The film is poised halfway between a cinematic and a stage treatment. It makes use of varied camera angles, and much larger sets than the average stage, but most of them feel much like the standard sound-stage of the 1940s.
The black and white photography is inventive and challenging for its day, of the sort Welles was noted for: in some ways it’s the production’s strongest feature. While it can’t really compete with Kurosawa’s Throne of Blood for tonal mastery, it manages to achieve some striking visual effects. Beyond that, however, the details of the production vacillate between a rather arbitrary realism and the weirdly stylized. Everyone speaks in a Hollywood-bred Scottish accent that’s not very convincing. The sets and props are mannered and stylized, and the costumes are eminently forgettable, with the single exception of Macbeth’s two crowns, one of which looks like a square box or horned altar on his head, and the other of which makes him look like Lady Liberty with a mustache. The musical score by Jacques Ibert is really not terribly interesting, and sometimes it’s positively obtrusive. It advises us with strident and dissonant strings when Something Bad is happening, lest we be in doubt about it.

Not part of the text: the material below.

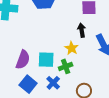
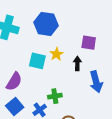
yellow star: (72, 48) -> (57, 54), moved
cyan square: (46, 60) -> (37, 61), moved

Taken purely as a treatment of the play, the film broadly and fairly brutally cuts the script, and shuffles the pieces that remain about with uncommon freedom; many of the pivotal points of the play are simply discarded in the general rush to truncate and simplify. Some of the things Shakespeare leaves ambiguous are made explicit or simply invented: we see, for example, Lady Macbeth fling herself from a cliff; Macbeth himself is among the attackers in Macduff’s castle. Much of the thematic content of the play (for example, the whole unfolding discussion of equivocation) is stripped to a bare minimum (with the porter having only a handful of lines remaining from his keynote soliloquy), with the result that the latter stages are wholly unprepared. In other scenes, lines are assigned to different speakers altogether — sometimes to people who shouldn’t have been on hand at all (as with Lady Macbeth’s inexplicable appearance at Macduff’s castle just before the slaughter). The feast at which Banquo’s ghost appears — arguably the pivotal point in the play — is reduced to a short scene emphasizing spectacle more than discourse.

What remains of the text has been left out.